2.05. No Undisclosed Liabilities. ARS is not subject to any material
liability or obligation of any nature, whether absolute, accrued, contingent,
or otherwise and whether due or to become due, which is not reflected or
reserved against in the Financial Statements, except those incurred in the
normal course of business.
2.06. Absence of Material Changes. Since July 31, 1997, except as
described in any Exhibit hereto or as required or permitted under this
Agreement, there has not been:
2.06(a). any material change in the condition (financial or
otherwise) of the properties, assets, liabilities or business of ARS,
except changes in the ordinary course of business which , individually
and in the aggregate, have not been materially adverse;
2.06(b). any redemption, purchase or other acquisition of any
shares of the capital stock of ARS, or any issuance of any shares of
capital stock or the granting, issuance or exercise of any rights,
warrants, options or commitments by ARS relating to their authorized or
issued capital stock; or
2.06(c). any change or amendment to the Articles of Incorporation
of ARS.
2.07. Litigation. There is no litigation, proceeding or investigation
pending or threatened against ARS affecting any of its properties or assets
against any officer, director, or stockholder of ARS that might result, either
in any case or in the aggregate, in any material adverse change in the
business, operations, affairs or condition of ARS or its properties or assets,
or that might call into question the validity of this Agreement, or any action
taken or to be taken pursuant hereto.
2.08. Title To Assets. ARS has good and marketable title to all of its
assets and properties now carried on its books including those reflected in
the balance sheets contained in the Financial Statements, free and clear of
all liens, claims, charges, security interests or other encumbrances.

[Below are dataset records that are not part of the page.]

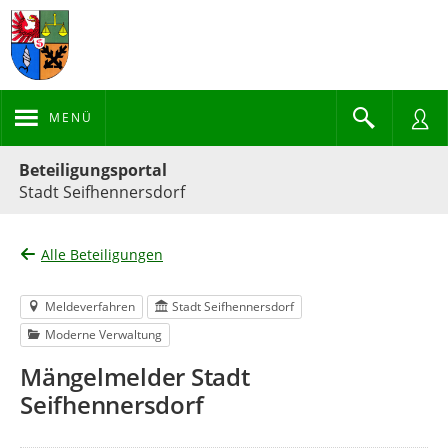
MENÜ
Portalnavigation
Beteiligungsportal
Stadt Seifhennersdorf
Alle Beteiligungen
Meldeverfahren
Stadt Seifhennersdorf
Moderne Verwaltung
Mängelmelder Stadt
Seifhennersdorf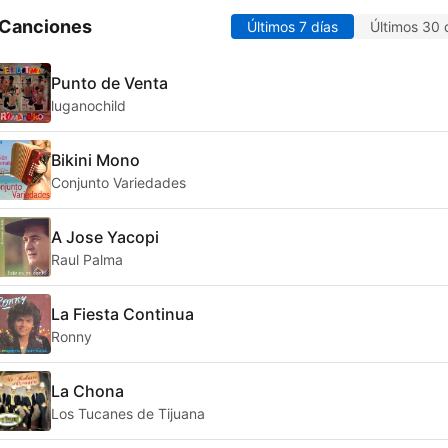
 Canciones
Últimos 7 días
Últimos 30 
Punto de Venta
luganochild
Bikini Mono
Conjunto Variedades
A Jose Yacopi
Raul Palma
La Fiesta Continua
Ronny
La Chona
Los Tucanes de Tijuana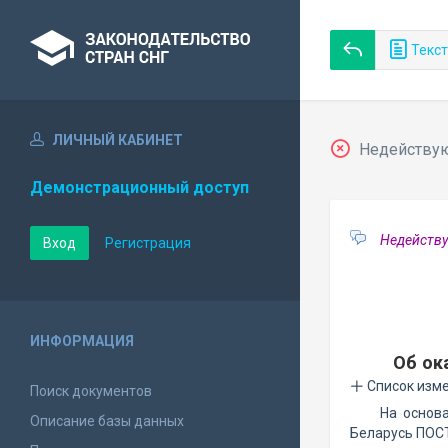
Текст
ЛИЧНЫЙ КАБИНЕТ
Недействующ
Демонстрационный доступ
Недейству
Вход
Регистрация
ИНФОРМАЦИЯ
Об ок
Список изм
Поиск документов
На основ
Описание базы данных
Беларусь ПОС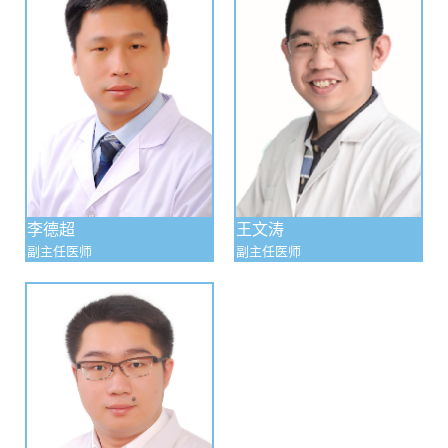
李德超
王文涛
副主任医师
副主任医师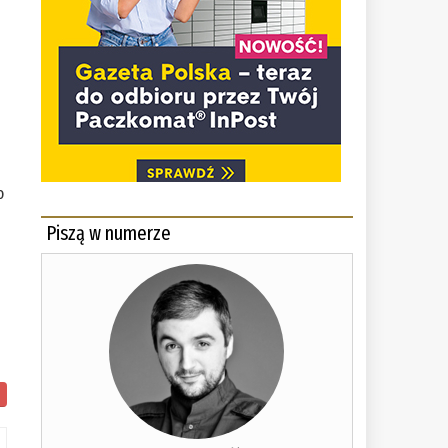
o
Piszą w numerze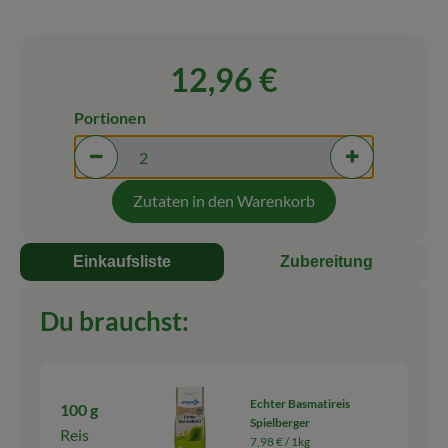
Blog
12,96 €
Portionen
Portionen verringern (aktuell 2 Portionen ausgewäh
Portionen erh
Zutaten in den Warenkorb
Einkaufsliste
Zubereitung
Du brauchst:
Echter Basmatireis
100 g
Spielberger
Reis
7,98 € /
1kg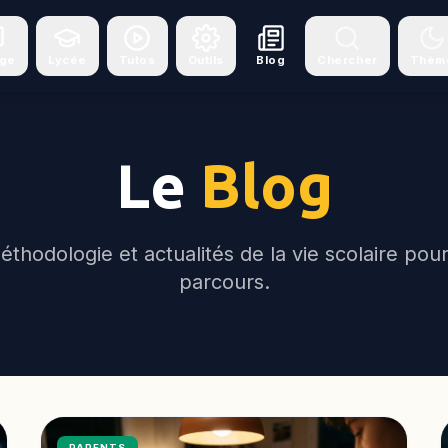
ège
Lycée
Tutos
Outils
Blog
Chercher
Thèm
Le
Blog
éthodologie et actualités de la vie scolaire pour
parcours.
PARENTS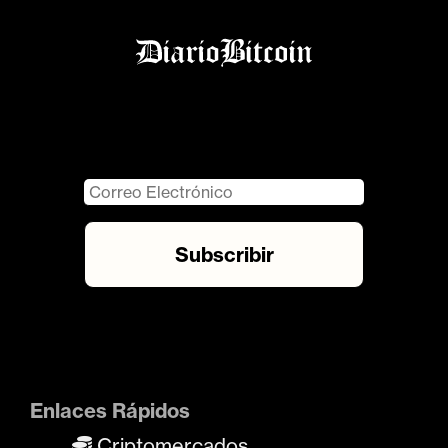
Enlaces Rápidos
Criptomercados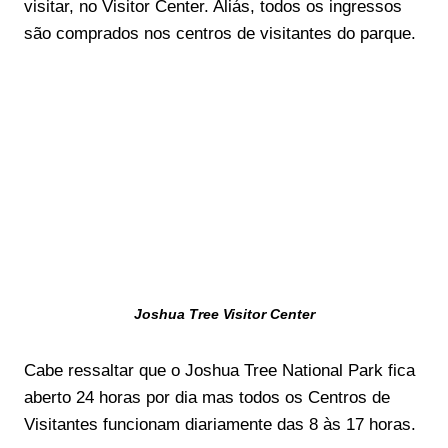
visitar, no Visitor Center. Aliás, todos os ingressos
são comprados nos centros de visitantes do parque.
Joshua Tree Visitor Center
Cabe ressaltar que o Joshua Tree National Park fica
aberto 24 horas por dia mas todos os Centros de
Visitantes funcionam diariamente das 8 às 17 horas.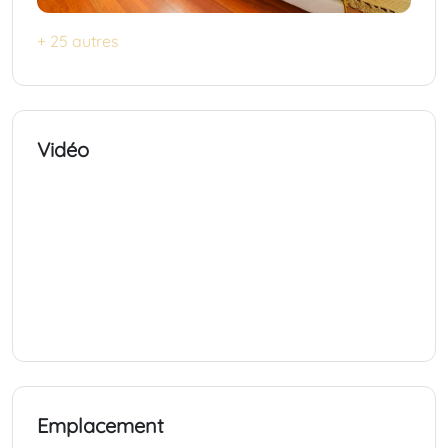
+ 25 autres
Vidéo
Emplacement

2.09. Real Estate. ARS owns no real estate.
2.10 Contracts and Undertakings. Exhibit 2.10 attached hereto contains a
list of all contracts, agreements, leases, licenses, arrangements, commitments
and other undertakings to which ARS is a party or by which it or its property
is bound. Each of said contracts, agreements, leases, licenses, arrangements,
commitments and undertakings is valid, binding and in full force and effect.
ARS is not in material default, or alleged to be in material default, under
any contract, agreement, lease, license, commitment, instrument or obligation
to which ARS is a party is in default thereunder no does there exist any
condition or event which, after notice or
3
lapse of time or both would constitute a default by any party to any such
contract, agreement, lease, license, commitment, instrument or obligation.

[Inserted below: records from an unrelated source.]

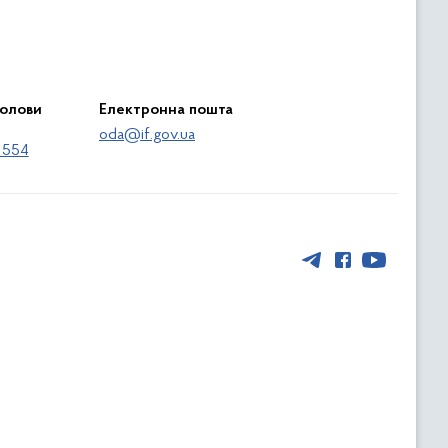
голови
Електронна пошта
oda@if.gov.ua
 554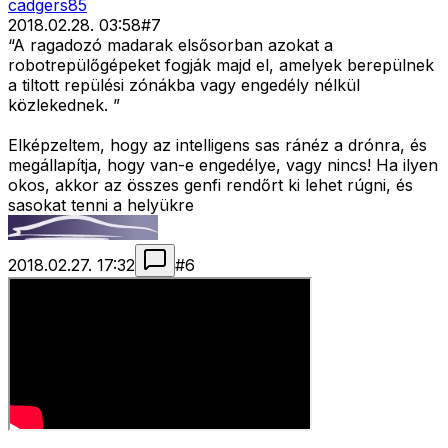
cadgers85
2018.02.28. 03:58
#
7
“A ragadozó madarak elsősorban azokat a
robotrepülőgépeket fogják majd el, amelyek berepülnek
a tiltott repülési zónákba vagy engedély nélkül
közlekednek. ”
Elképzeltem, hogy az intelligens sas ránéz a drónra, és
megállapítja, hogy van-e engedélye, vagy nincs! Ha ilyen
okos, akkor az összes genfi rendőrt ki lehet rúgni, és
sasokat tenni a helyükre
2018.02.27. 17:32
#
6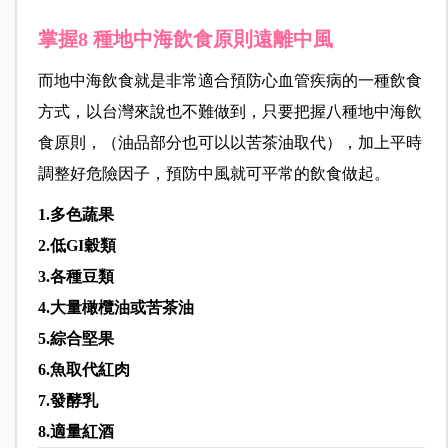
掌握8 種地中海飲食原則遠離中風
而地中海飲食就是非常適合預防心血管疾病的一種飲食
方式，以台灣來說也不難做到，只要把握八種地中海飲
食原則，（油品部分也可以以苦茶油取代），加上平時
調整好危險因子，預防中風就可平常的飲食做起。
1.多色蔬果
2.低GI穀類
3.各種豆類
4.大量橄欖油或苦茶油
5.綜合堅果
6.魚取代紅肉
7.發酵乳
8.適量紅酒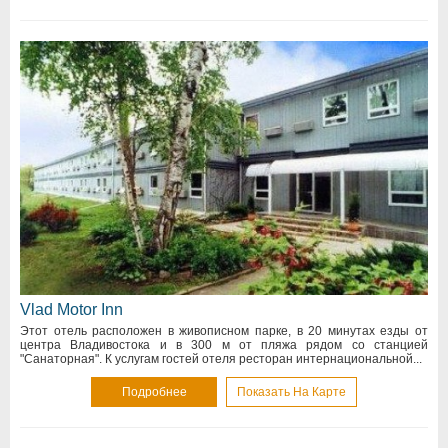
Vlad Motor Inn
Этот отель расположен в живописном парке, в 20 минутах езды от
центра Владивостока и в 300 м от пляжа рядом со станцией
"Санаторная". К услугам гостей отеля ресторан интернациональной...
Подробнее
Показать На Карте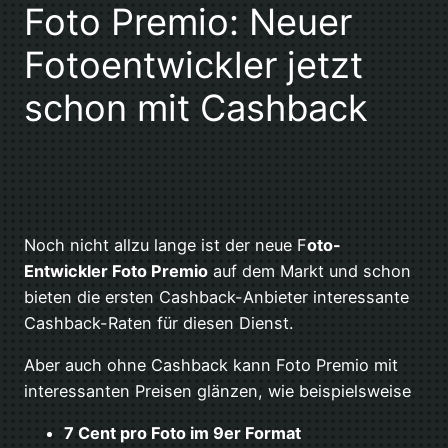
Foto Premio: Neuer
Fotoentwickler jetzt
schon mit Cashback
Noch nicht allzu lange ist der neue F
oto-
Entwickler Foto Premio
auf dem Markt und schon
bieten die ersten Cashback-Anbieter interessante
Cashback-Raten für diesen Dienst.
Aber auch ohne Cashback kann Foto Premio mit
interessanten Preisen glänzen, wie beispielsweise
7 Cent pro Foto im 9er Format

2.11. Underlying Documents. Copies of all documents described in any
Exhibit attached hereto (or a summary of any such contract, agreement or
commitment, of oral) have been made available to the Company and are complete
and correct and include all amendments, supplements or modifications thereto.
2.12. Transactions with Affiliates, Directors and Shareholders. Except as
set forth in exhibit 2.12 hereto, there are and have been no contracts,
agreements, arrangements or other transactions between ARS, and any officer,
director, or stockholder of ARS, or any corporation or other entity controlled
by the Shareholders, a member of the Shareholders' families, or any affiliate
of the Shareholders.
2.13. No Conflict. The execution and delivery of this Agreement and the
consummation of the transactions contemplated hereby will not conflict with or
result in a breach or any term or provision of, or constitute a default under,
the Articles of Incorporation of Bylaws of ARS, or any agreement, contract or
instrument to which ARS is a party or by which it or any of its assets are
bound.
2.14. Ownership of Intellectual Property Rights. ARS owns or has valid
right or license to use all patents, patent rights, trade secrets, trademarks,
trademark rights, trade names, trade name rights, copyrights and other
intellectual property rights (collectively referred to as "Intellectual
Property Rights") which are necessary to operate its business as now operated
and as now proposed to be operated. A brief description of such Intellectual
Property Rights is set forth on Exhibit 2.14 attached hereto. Except as set
forth on Exhibit 2.14, ARS does not have any obligation to compensate any
person, firm, corporation or other entity for the use of any such Intellectual
Property Rights, nor has ARS granted to any person, firm, corporation or other
entity any license or other rights to use in any manner, or waived its rights
with respect to any Intellectual Property Rights of ARS.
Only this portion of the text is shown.